An additional advantage accruing definitely sounded like a good thing. It was almost like an order from inside himself. He’d choose that option. He started hunkering down.
An expert sub-system suggested that should the mortar round detonate where he had been, further additional advantage might be accrued. That sounded good too.
The mortar round was travelling so slowly there was plenty of time to work out exactly where he had been, to target his left upper Light Laser Rifle Unit on the spinning projectile and set himself up for minimal blast-front damage from the direction the round was heading, should it prove to be a micro-nuke.
When it was directly above where he’d been he landed four direct low-power hits on its rear; zero misses or out-splash, which made him feel very good. He whipped the rifle unit back into the armoured nacelle. The mortar round detonated.
Micro-nuke.
The Hells existed because some faiths insisted on them, and some societies too, even without the excuse of over-indulged religiosity.
Whether as a result of perhaps too faithful a transcription – from scriptural assertion to provable actuality – or simply an abiding secular need to continue persecuting those thought worthy of punishment even after they were dead, a number of civilisations – some otherwise quite respectable – had built up impressively ghastly Hells over the eons. These were only rarely linked with other Afterlives, hellish or otherwise, and even then only under strict superveillance, and usually only with the aim of heightening the anguish of the sufferers by subjecting them to torments their own people somehow hadn’t thought of, or the same old ones but inflicted by extra-gruesome alien demons rather than the more familiar home-grown variety.
Very gradually though, perhaps just due to the exact nature of the chance mix the contemporary crop of In-play civilisations represented, a sort of network of Hells – still only partial, and remaining strictly controlled in their interactions – did emerge, and news of their existence and the conditions within them became more widely known.
This led to trouble, in time. Many species and civilisations objected profoundly to the very idea of Hells, no matter whose they were. A lot objected profoundly to the very idea of torture in any event, and the practice of setting up Virtual Environments – traditionally such dazzlingly fabulous realms of unmitigated pleasure – devoted to inflicting pain and suffering on sentient creatures seemed not just wrong but perverse, sadistic, genuinely evil and shamefully, disgracefully cruel. Uncivilised, in fact, and that was not a word such societies bandied about without having thought carefully about its deployment.

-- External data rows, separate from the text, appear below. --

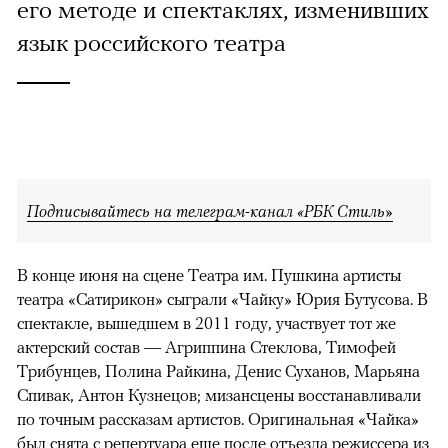
его методе и спектаклях, изменивших
язык российского театра
Подписывайтесь на телеграм-канал «РБК Стиль»
В конце июня на сцене Театра им. Пушкина артисты
театра «Сатирикон» сыграли «Чайку» Юрия Бутусова. В
спектакле, вышедшем в 2011 году, участвует тот же
актерский состав — Агриппина Стеклова, Тимофей
Трибунцев, Полина Райкина, Денис Суханов, Марьяна
Спивак, Антон Кузнецов; мизансцены восстанавливали
по точным рассказам артистов. Оригинальная «Чайка»
был снята с репертуара еще после отъезда режиссера из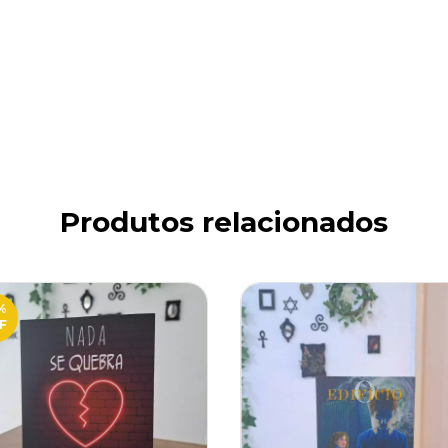
Produtos relacionados
%
F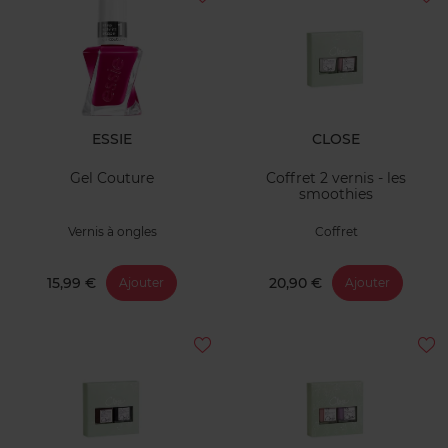
ESSIE
CLOSE
Gel Couture
Coffret 2 vernis - les
smoothies
Vernis à ongles
Coffret
15,99 €
20,90 €
Ajouter
Ajouter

The Culture took a particularly dim view of torture, either in the Real or in a Virtuality, and was quite prepared to damage its short- and even – at least seemingly – long-term interests to stop it happening. Such a devoutly censorious, non-pragmatic approach confused people used to dealing with the Culture, but it was a characteristic that had been there since the civilisation’s inception so there was little point in treating it as just a temporary moral fad and waiting for it to pass. As a result, over the millennia, the Culture’s atypically inflexible attitude probably had shifted the whole meta-civilisational moral debate on such matters slightly but significantly to the liberal, altruistic end of the ethical spectrum, that definitive identification of torture with barbarism being perhaps its most obvious mimetic achievement.
There was a predictable mix of responses. A few of the civs hosting Hells simply had a think, took the point and closed them down; generally these were species who had never shown any great enthusiasm for the concept in the first place, their number including some who had only adopted the idea at all because they’d got the erroneous impression it was what all up-and-coming societies did and they hadn’t wanted to appear backward.
Some civilisations just ignored the fuss and said it had nothing to do with anybody else. Others, generally those constitutionally unable to look past any opportunity to go spasming into full High Dudgeon mode, reacted with hysterical bluster, complaining loudly of bullying, ethical imperialism, grossly unwarranted cultural interference and persecution bordering on outright hostility. Some of those, having made their point – and after a decent interval – still proved persuadable that Hells were un acceptable. But not all.
The Hells remained, as did the discord they engendered.
Even so, now and again a civ was effectively bribed out of continuing to host Hells, usually with tech that was a bit beyond it in the normal course of development, though that was a tricky precedent to set in case it encouraged others to try the same trick just to get their hands on the relevant toys, so it remained a strategy that had to be used sparingly.